This is the 6th post of a Budget and Tax Center blog series on public services and programs that face cuts in the budget process or have been underfunded in past years. See the other posts here.
If the Senate budget passes this year, rural communities are going to be living through a nightmare. Despite promises by the McCrory administration to support economic development in rural North Carolina, the budget passed by the state Senate last week continues long-term disinvestment in the very initiatives that rural communities need in order to create jobs and grow their local economies.
For most of the past 30 years, the state’s primary actor in promoting economic development in the state’s 85 rural counties was the N.C. Rural Economic Development Center. Incorporated as a state-charted nonprofit in the late 1980s, the Rural Center used a mix of state funding and private fundraising to support a range of rural development work—everything from small town revitalization efforts and building rehabilitation grants, to small business lending and workforce training programs.

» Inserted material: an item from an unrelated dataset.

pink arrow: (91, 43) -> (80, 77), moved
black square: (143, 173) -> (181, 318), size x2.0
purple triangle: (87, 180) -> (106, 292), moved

Over the past three years, however, the legislature has significantly reduced state investment in these important activities, undermining the state’s ability to promote job creation and economic revitalization in rural communities, many of which are still grappling with long-term decline in manufacturing. Even in the darkest period of the Great Recession in FY 2009, the state strongly supported these efforts by funding the Rural Center at $24 million. Unfortunately, the new legislative majority in 2011 significantly reduced support for rural development, cutting the Rural Center’s budget down to $16 million.
Then, in last year’s budget, the General Assembly eliminated all state funding for the Rural Center, instead opting to move some of these operations into a newly-created Division of Rural Economic Development in the N.C. Department of Commerce. As part of this move, the legislature reduced state funding for rural development even further, from $16 million in FY 2012-13 for the old Rural Center down to just $13.8 million in FY 2013-14 for the new Rural Development Division, of which $2.5 million was dedicated to a newly created Limited Resource Communities grant program intended to support economic development specifically in designated low-resource communities (e.g., the poorest 40 counties in the state). And the damage to rural development extends beyond the dollar reductions—the new division simply doesn’t carry out many of the specialized initiatives once conducted by the Rural Center: the state no longer supports small business lending in rural areas, targeted rural workforce development, or small town revitalization efforts.